According to the standard, this is what is called undefined behavior: The compiler is allowed to do anything at all.

Problems casting NAN floats to int

Ignoring why I would want to do this, the 754 IEEE fp standard doesn't define the behavior for the following:
float h = NAN;
printf("%x %d\n", (int)h, (int)h);
Gives: 80000000 -2147483648
Basically, regardless of what value of NAN I give, it outputs 80000000 (hex) or -2147483648 (dec). Is there a reason for this and/or is this correct behavior? If so, how come?
The way I'm giving it different values of NaN are here:
How can I manually set the bit value of a float that equates to NaN?
So basically, are there cases where the payload of the NaN affects the output of the cast?

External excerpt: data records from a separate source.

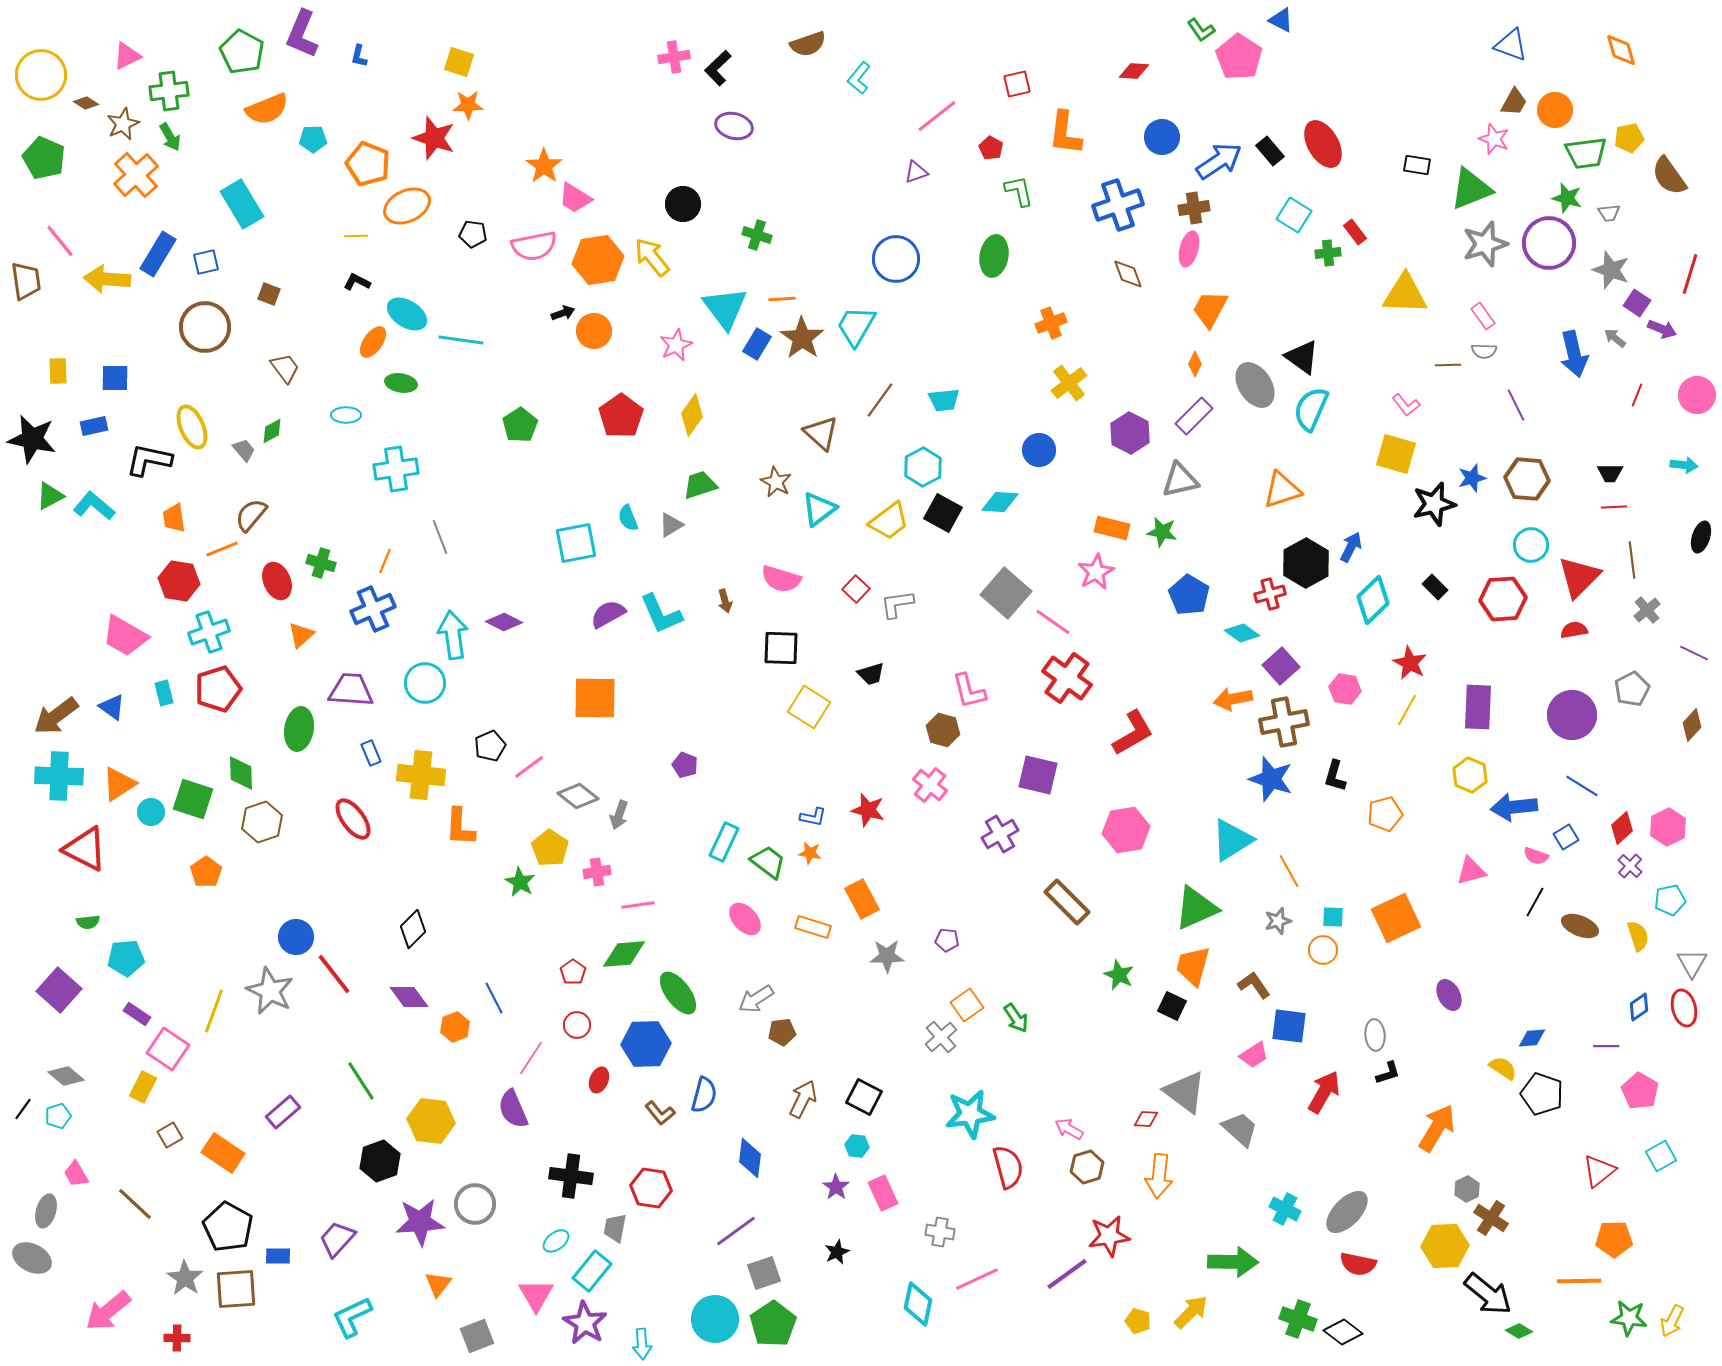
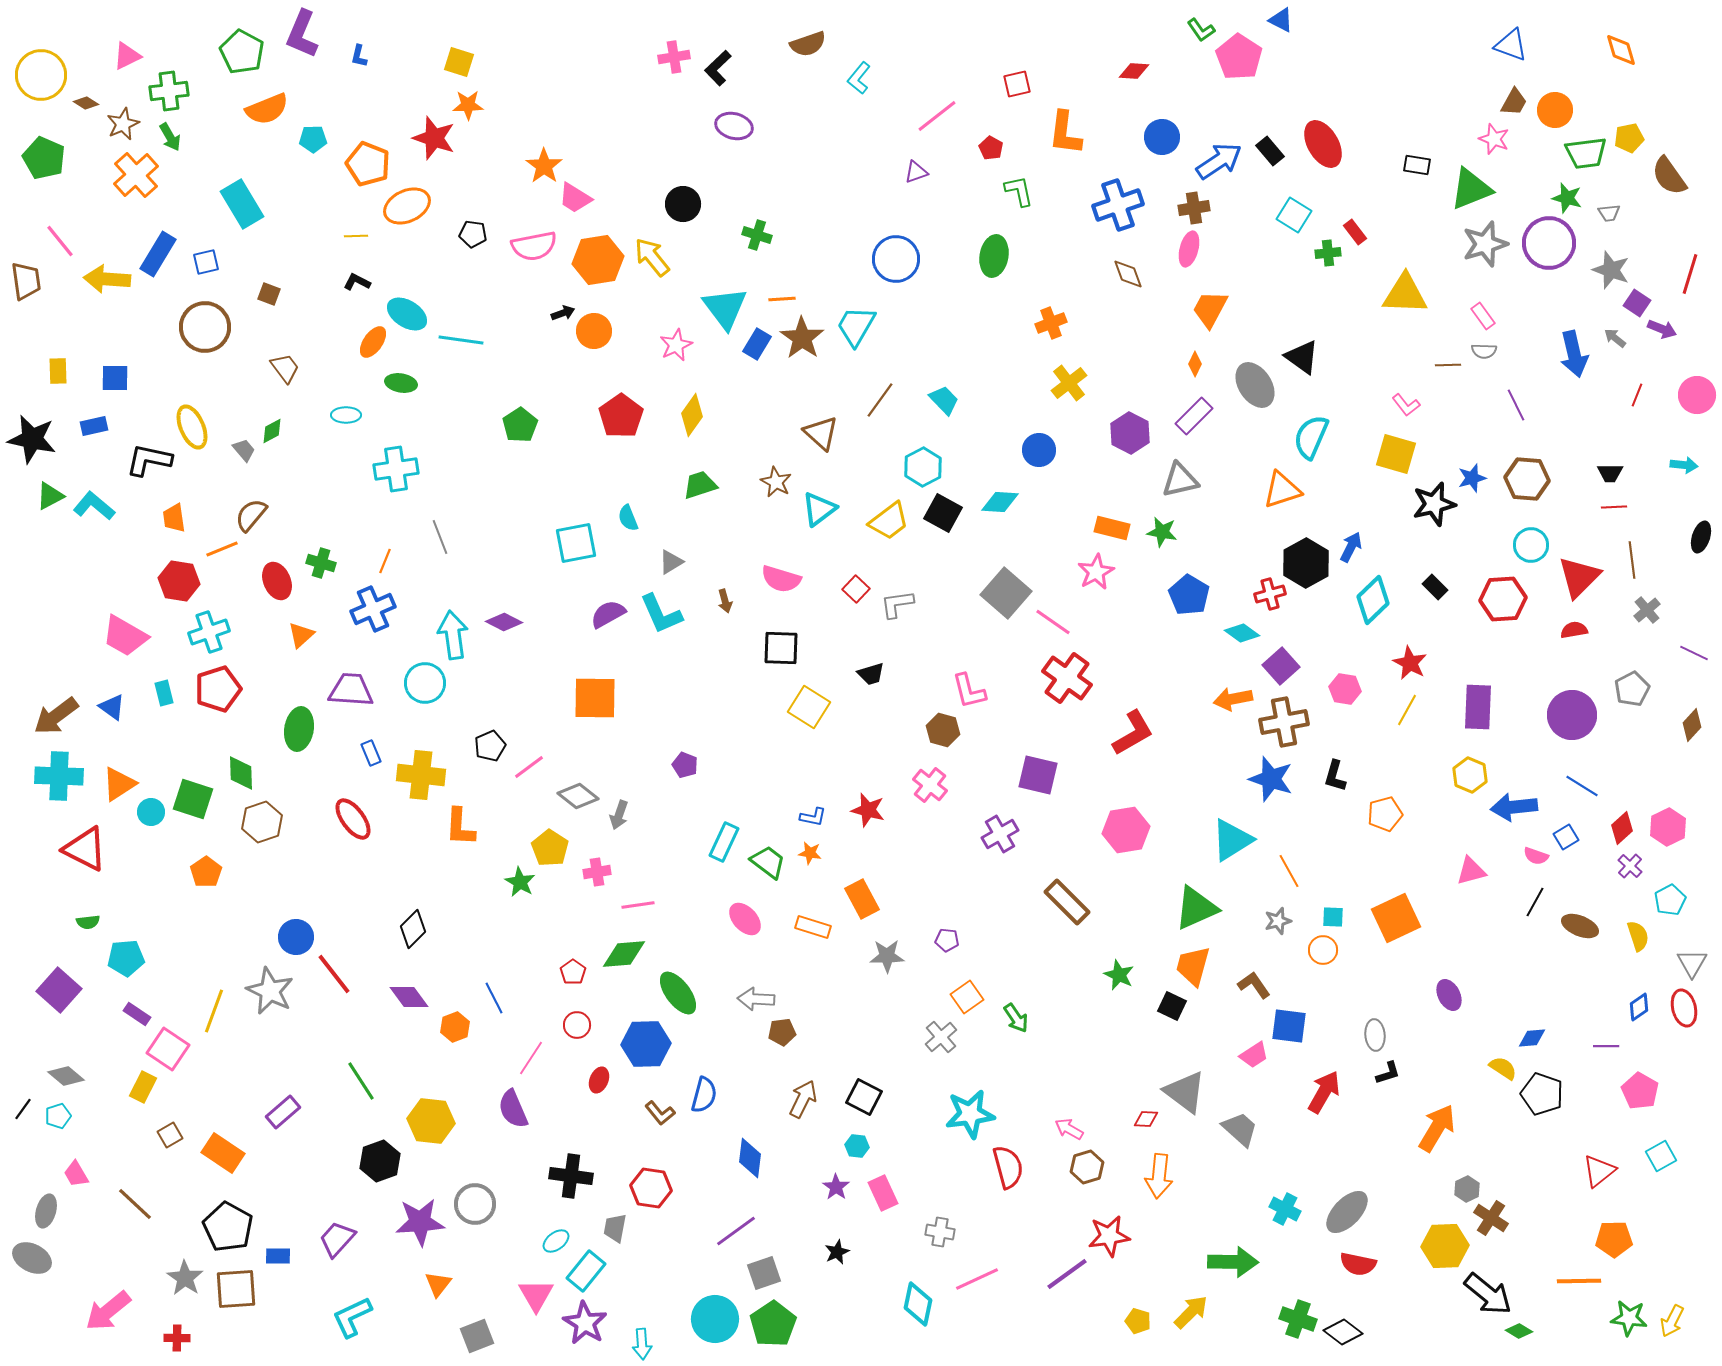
cyan trapezoid at (944, 400): rotated 128 degrees counterclockwise
cyan semicircle at (1311, 409): moved 28 px down
gray triangle at (671, 525): moved 37 px down
cyan pentagon at (1670, 900): rotated 16 degrees counterclockwise
gray arrow at (756, 999): rotated 36 degrees clockwise
orange square at (967, 1005): moved 8 px up
cyan rectangle at (592, 1271): moved 6 px left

The result of a cast of a floating point number to an integer is undefined/unspecified for values not in the range of the integer variable (±1 for truncation).

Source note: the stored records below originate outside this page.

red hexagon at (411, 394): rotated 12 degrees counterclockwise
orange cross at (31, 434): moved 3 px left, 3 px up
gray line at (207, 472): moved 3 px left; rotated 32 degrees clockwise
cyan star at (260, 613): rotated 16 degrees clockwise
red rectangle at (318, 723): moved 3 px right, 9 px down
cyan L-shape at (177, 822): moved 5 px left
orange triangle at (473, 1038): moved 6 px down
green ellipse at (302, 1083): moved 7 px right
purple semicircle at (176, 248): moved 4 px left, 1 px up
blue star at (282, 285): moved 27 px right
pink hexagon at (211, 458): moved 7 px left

When a finite value of real floating type is converted to an integer type other than _Bool, the fractional part is discarded (i.e., the value is truncated toward zero). If the value of the integral part cannot be represented by the integer type, the behavior is undefined.
If the implementation defines __STDC_IEC_559__, then for conversions from a floating-point type to an integer type other than _BOOL:
if the floating value is infinite or NaN or if the integral part of the floating value exceeds the range of the integer type, then the "invalid" floating-
point exception is raised and the resulting value is unspecified.
(Annex F [normative], point 4.)
If the implementation doesn't define __STDC_IEC_559__, then all bets are off.
There is a reason for this behavior, but it is not something you should usually rely on.
As you note, IEEE-754 does not specify what happens when you convert a floating-point NaN to an integer, except that it should raise an invalid operation exception, which your compiler probably ignores. The C standard says the behavior is undefined, which means not only do you not know what integer result you will get, you do not know what your program will do at all; the standard allows the program to abort or get crazy results or do anything. You probably executed this program on an Intel processor, and your compiler probably did the conversion using one of the built-in instructions. Intel specifies instruction behavior very carefully, and the behavior for converting a floating-point NaN to a 32-bit integer is to return 0x80000000, regardless of the payload of the NaN, which is what you observed.
Because Intel specifies the instruction behavior, you can rely on it if you know the instruction used. However, since the compiler does not provide such guarantees to you, you cannot rely on this instruction being used.
First, a NAN is everything not considered a float number according to the IEEE standard.
So it can be several things. In the compiler I work with there is NAN and -NAN, so it's not about only one value.
Second, every compiler has its isnan set of functions to test for this case, so the programmer doesn't have to deal with the bits himself. To summarize, I don't think peeking at the value makes any difference. You might peek the value to see its IEEE construction, like sign, mantissa and exponent, but, again, each compiler gives its own functions (or better say, library) to deal with it.
I do have more to say about your testing, however.
float h = NAN;
printf("%x %d\n", (int)h, (int)h);
The casting you did trucates the float for converting it to an int. If you want to get the
integer represented by the float, do the following
printf("%x %d\n", *(int *)&h, *(int *)&h);
That is, you take the address of the float, then refer to it as a pointer to int, and eventually take the int value. This way the bit representation is preserved.